__Records for the task__
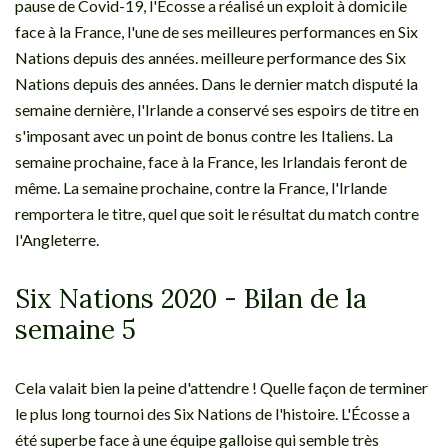
pause de Covid-19, l'Écosse a réalisé un exploit à domicile
face à la France, l'une de ses meilleures performances en Six
Nations depuis des années. meilleure performance des Six
Nations depuis des années. Dans le dernier match disputé la
semaine dernière, l'Irlande a conservé ses espoirs de titre en
s'imposant avec un point de bonus contre les Italiens. La
semaine prochaine, face à la France, les Irlandais feront de
même. La semaine prochaine, contre la France, l'Irlande
remportera le titre, quel que soit le résultat du match contre
l'Angleterre.
Six Nations 2020 - Bilan de la
semaine 5
Cela valait bien la peine d'attendre ! Quelle façon de terminer
le plus long tournoi des Six Nations de l'histoire. L'Écosse a
été superbe face à une équipe galloise qui semble très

__Instructions for the task__
Copy every record exactly, leaving the pictures out.

__Exercise answer__
pause de Covid-19, l'Écosse a réalisé un exploit à domicile
face à la France, l'une de ses meilleures performances en Six
Nations depuis des années. meilleure performance des Six
Nations depuis des années. Dans le dernier match disputé la
semaine dernière, l'Irlande a conservé ses espoirs de titre en
s'imposant avec un point de bonus contre les Italiens. La
semaine prochaine, face à la France, les Irlandais feront de
même. La semaine prochaine, contre la France, l'Irlande
remportera le titre, quel que soit le résultat du match contre
l'Angleterre.
Six Nations 2020 - Bilan de la
semaine 5
Cela valait bien la peine d'attendre ! Quelle façon de terminer
le plus long tournoi des Six Nations de l'histoire. L'Écosse a
été superbe face à une équipe galloise qui semble très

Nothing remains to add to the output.